Или — ведь всякое бывает — он собирался сделать с этими фотографиями что-то такое, что было для него важнее доказательств собственной невиновности? Что-то такое, что он еще не осуществил, но обязательно осуществит в ближайшем будущем?

Да или нет?

Джессика не исключала также, что в кадр могло случайно попасть нечто такое, чего Рафаэль ни в коем случае не хотел ей показывать. Но кто или что это было? Все это время Джессика не сомневалась, что, кроме них двоих и фотографа, в патио никого больше не было, но сейчас ее одолели сомнения. Что, если за каждым окном, за каждой дверью и за каждым кустом жасмина скрывались наблюдатели и слушатели, любопытные гости или извращенцы-вуайеристы, наблюдавшие за ее приобщением к греховному миру запретных наслаждений?

Непонятно и странно.

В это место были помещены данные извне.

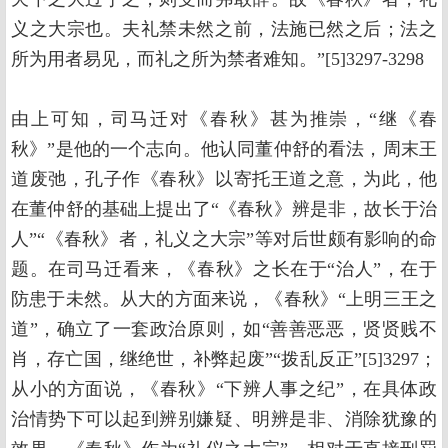
义之大宗也。夫礼禁未然之前，法施已然之后；法之
所为用者易见，而礼之所为禁者难知。”[5]3297-3298
由上可知，司马迁对《春秋》甚为推崇，“继《春
秋》”是他的一个志向。他认同董仲舒的看法，周末王
道废弛，孔子作《春秋》以寄托王道之意，为此，他
在董仲舒的基础上提出了“《春秋》辨是非，故长于治
人”“《春秋》者，礼义之大宗”等对后世颇有影响的命
题。在司马迁看来，《春秋》之长在于“治人”，在于
防患于未然。从大的方面来说，《春秋》“上明三王之
道”，确立了一套政治原则，如“善善恶恶，贤贤贱不
肖，存亡国，继绝世，补弊起废”“拨乱反正”[5]3297；
从小的方面说，《春秋》“下辨人事之纪”，在具体政
治情势下可以起到辨别嫌疑、明辨是非、消除犹豫的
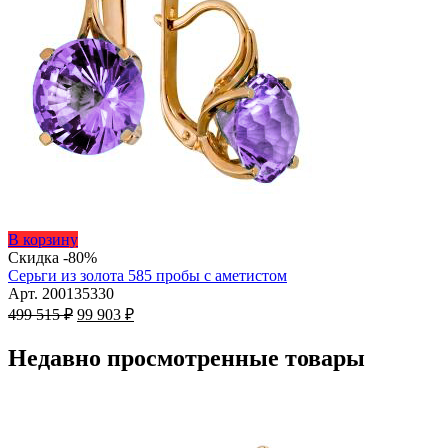
Этот
В корзину
товар
Скидка -80%
имеет
Серьги из золота 585 пробы с аметистом
несколько
Арт. 200135330
Первоначальная
вариаций.
Текущая
499 515
₽
99 903
₽
цена
Опции
цена:
составляла
можно
99
Недавно просмотренные товары
499
выбрать
903 ₽.
на
515 ₽.
странице
товара.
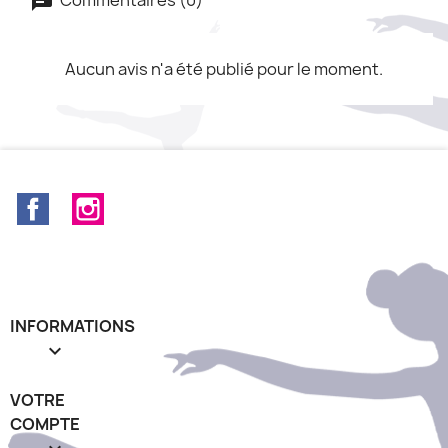
Aucun avis n'a été publié pour le moment.
Facebook
Instagram
INFORMATIONS

VOTRE
COMPTE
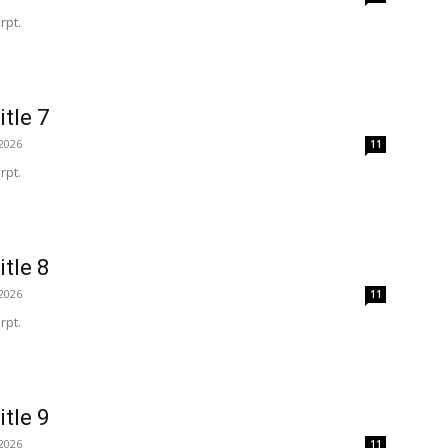
rpt.
itle 7
2026
11
rpt.
itle 8
2026
11
rpt.
itle 9
2026
11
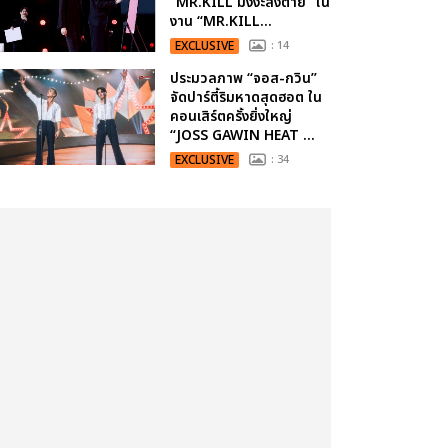
“MR.KILL มังงะสั่งตาย” ใน
งาน “MR.KILL...
EXCLUSIVE
: 14
ประมวลภาพ “จอส-กวิน”
จัดปาร์ตี้ริมหาดสุดฮอต ใน
คอนเสิร์ตครั้งยิ่งใหญ่
“JOSS GAWIN HEAT ...
EXCLUSIVE
: 34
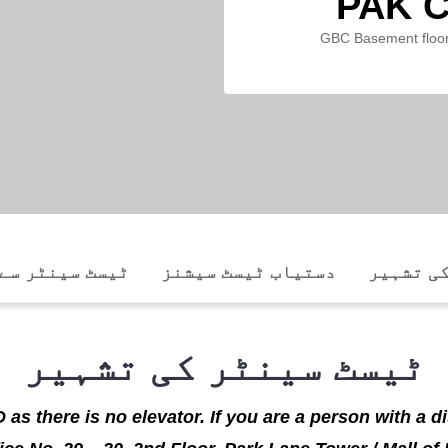
PAK C
GBC Basement floor
ی تشہیر
دستیاب ٹیسٹ سیشنز
ٹیسٹ سینٹر سے
ٹیسٹ سینٹر کی تشہیر
as there is no elevator. If you are a person with a di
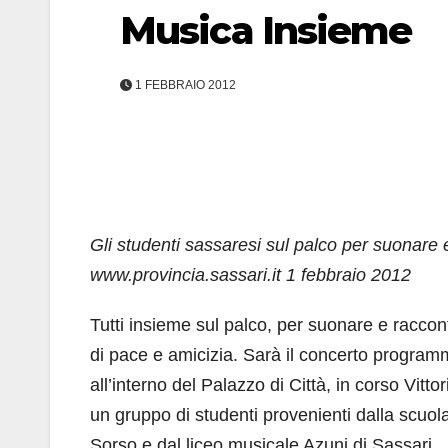
Musica Insieme
1 FEBBRAIO 2012
Gli studenti sassaresi sul palco per suonare 
www.provincia.sassari.it 1 febbraio 2012
Tutti insieme sul palco, per suonare e racco
di pace e amicizia. Sarà il concerto programm
all’interno del Palazzo di Città, in corso Vit
un gruppo di studenti provenienti dalla scuol
Sorso e dal liceo musicale Azuni di Sassari.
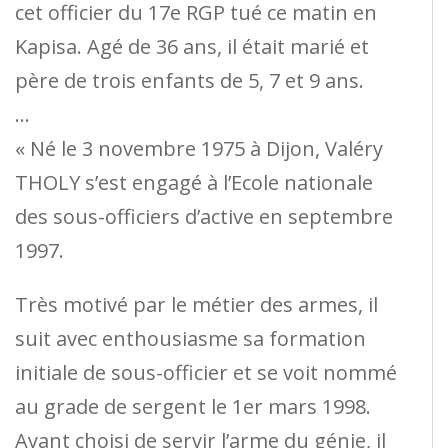
cet officier du 17e RGP tué ce matin en
Kapisa. Agé de 36 ans, il était marié et
père de trois enfants de 5, 7 et 9 ans.
…
« Né le 3 novembre 1975 à Dijon, Valéry
THOLY s’est engagé à l’Ecole nationale
des sous-officiers d’active en septembre
1997.
Très motivé par le métier des armes, il
suit avec enthousiasme sa formation
initiale de sous-officier et se voit nommé
au grade de sergent le 1er mars 1998.
Ayant choisi de servir l’arme du génie, il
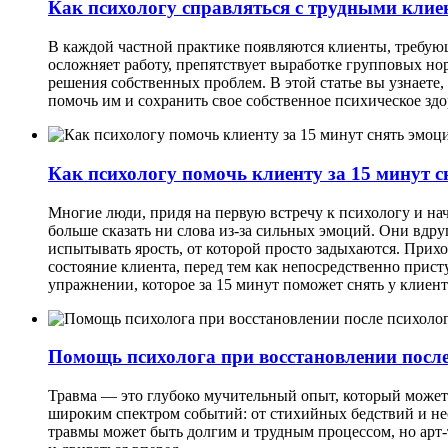
Как психологу справляться с трудными кли
В каждой частной практике появляются клиенты, требую
осложняет работу, препятствует выработке групповых но
решения собственных проблем. В этой статье вы узнаете
помочь им и сохранить свое собственное психическое здо
Как психологу помочь клиенту за 15 минут 
Многие люди, придя на первую встречу к психологу и нач
больше сказать ни слова из-за сильных эмоций. Они вдру
испытывать ярость, от которой просто задыхаются. Прих
состояние клиента, перед тем как непосредственно прист
упражнении, которое за 15 минут поможет снять у клиен
Помощь психолога при восстановлении посл
Травма — это глубоко мучительный опыт, который може
широким спектром событий: от стихийных бедствий и не
травмы может быть долгим и трудным процессом, но ар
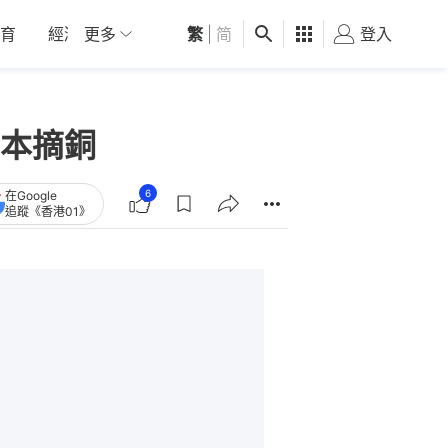
育
經濟
更多
01深圳
繁
觀點
|
简
健康
好食玩飛
登入
女
本摘銅
6
在Google
追蹤《香港01》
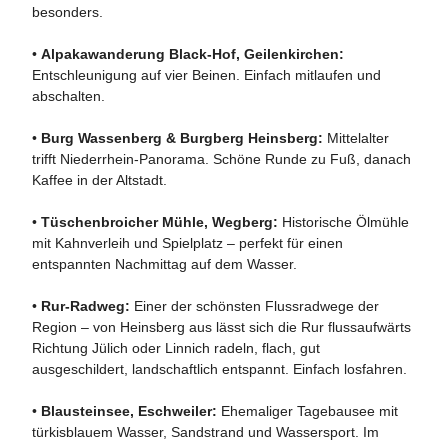
besonders.
•
Alpakawanderung Black-Hof, Geilenkirchen:
Entschleunigung auf vier Beinen. Einfach mitlaufen und
abschalten.
•
Burg Wassenberg & Burgberg Heinsberg:
Mittelalter
trifft Niederrhein-Panorama. Schöne Runde zu Fuß, danach
Kaffee in der Altstadt.
•
Tüschenbroicher Mühle, Wegberg:
Historische Ölmühle
mit Kahnverleih und Spielplatz – perfekt für einen
entspannten Nachmittag auf dem Wasser.
•
Rur-Radweg:
Einer der schönsten Flussradwege der
Region – von Heinsberg aus lässt sich die Rur flussaufwärts
Richtung Jülich oder Linnich radeln, flach, gut
ausgeschildert, landschaftlich entspannt. Einfach losfahren.
•
Blausteinsee, Eschweiler:
Ehemaliger Tagebausee mit
türkisblauem Wasser, Sandstrand und Wassersport. Im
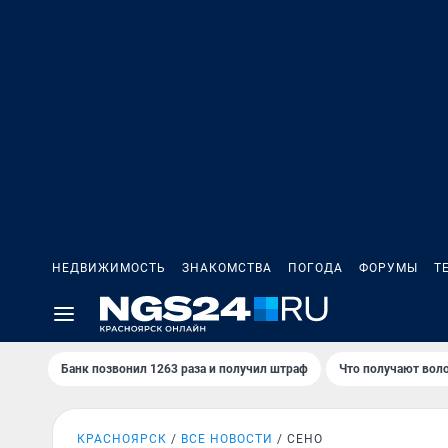
НЕДВИЖИМОСТЬ
ЗНАКОМСТВА
ПОГОДА
ФОРУМЫ
Т
Банк позвонил 1263 раза и получил штраф
Что получают вол
КРАСНОЯРСК
ВСЕ НОВОСТИ
СЕНО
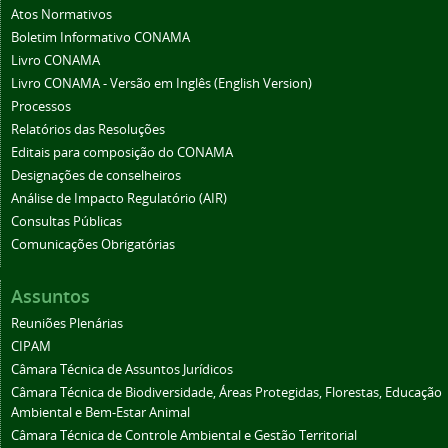
Atos Normativos
Boletim Informativo CONAMA
Livro CONAMA
Livro CONAMA - Versão em Inglês (English Version)
Processos
Relatórios das Resoluções
Editais para composição do CONAMA
Designações de conselheiros
Análise de Impacto Regulatório (AIR)
Consultas Públicas
Comunicações Obrigatórias
Assuntos
Reuniões Plenárias
CIPAM
Câmara Técnica de Assuntos Jurídicos
Câmara Técnica de Biodiversidade, Áreas Protegidas, Florestas, Educação
Ambiental e Bem-Estar Animal
Câmara Técnica de Controle Ambiental e Gestão Territorial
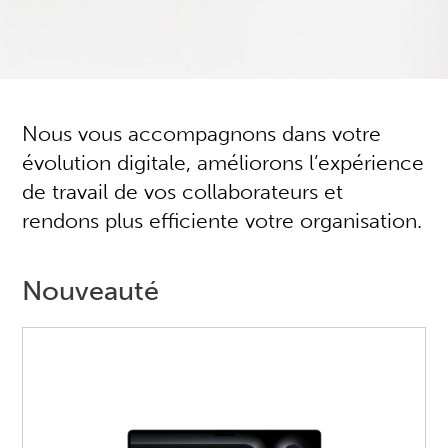
Nous vous accompagnons dans votre
évolution digitale, améliorons l’expérience
de travail de vos collaborateurs et
rendons plus efficiente votre organisation.
Nouveauté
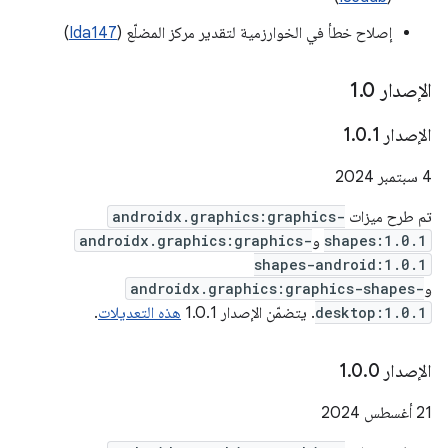
إصلاح خطأ في الخوارزمية لتقدير مركز المضلّع (
Ida147
)
الإصدار 1
0
.
الإصدار 1
1
.
0
.
‫4 سبتمبر 2024
تم طرح ميزات
androidx.graphics:graphics-
shapes:1.0.1
و
androidx.graphics:graphics-
shapes-android:1.0.1
و
androidx.graphics:graphics-shapes-
desktop:1.0.1
. يتضمّن الإصدار 1.0.1
هذه التعديلات
.
الإصدار 1
0
.
0
.
‫21 أغسطس 2024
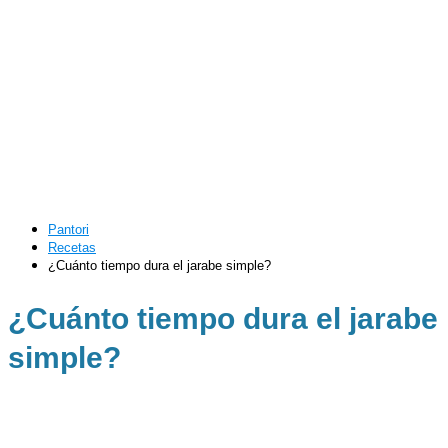
Pantori
Recetas
¿Cuánto tiempo dura el jarabe simple?
¿Cuánto tiempo dura el jarabe
simple?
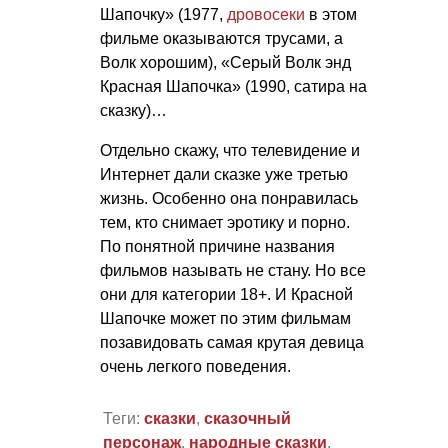
Шапочку» (1977,
дровосеки
в этом
фильме оказываются трусами, а
Волк хорошим), «Серый Волк энд
Красная Шапочка» (1990, сатира на
сказку)…
Отдельно скажу, что телевидение и
Интернет дали сказке уже третью
жизнь. Особенно она понравилась
тем, кто снимает эротику и порно.
По понятной причине названия
фильмов называть не стану. Но все
они для категории 18+. И Красной
Шапочке может по этим фильмам
позавидовать самая крутая девица
очень легкого поведения.
Теги:
сказки
,
сказочный
персонаж
,
народные сказки
,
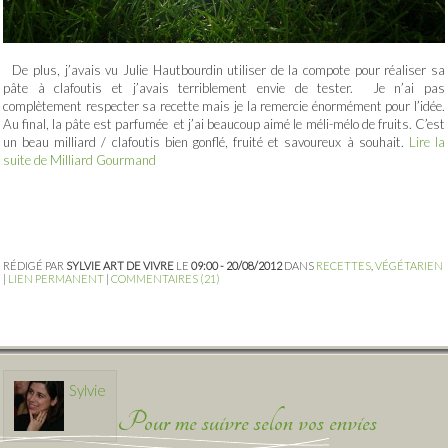
De plus, j’avais vu Julie Hautbourdin utiliser de la compote pour réaliser sa
pâte à clafoutis et j’avais terriblement envie de tester. Je n’ai pas
complètement respecter sa recette mais je la remercie énormément pour l’idée.
Au final, la pâte est parfumée et j’ai beaucoup aimé le méli-mélo de fruits. C’est
un beau milliard / clafoutis bien gonflé, fruité et savoureux à souhait.
Lire la
suite de Milliard Gourmand
RÉDIGÉ PAR
SYLVIE ART DE VIVRE
LE
09:00 - 20/08/2012
DANS
RECETTES
,
VÉGÉTARIEN
|
LIEN PERMANENT
|
COMMENTAIRES (21)
Sylvie
Pour me suivre selon vos envies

Безумно странно. Безумно…

Все сценарии Джессики, один невероятнее другого, словно о камни разбивались о глубокую внутреннюю убежденность, что человек, который даже пальцем не тронул ее в своем собственном доме, где он был «патроном» — полновластным хозяином, никогда бы не стал утверждать свое мужское достоинство таким нечестным и грязным способом. Человек, который спас ее не один, не два, а целых три раза, не мог намеренно подвергнуть ее публичному унижению и опасности.

Берегись Рафаэля!

Дед сказал ей эти слова перед смертью. Значит, он что-то знал, что-то подозревал, если решился предупредить ее.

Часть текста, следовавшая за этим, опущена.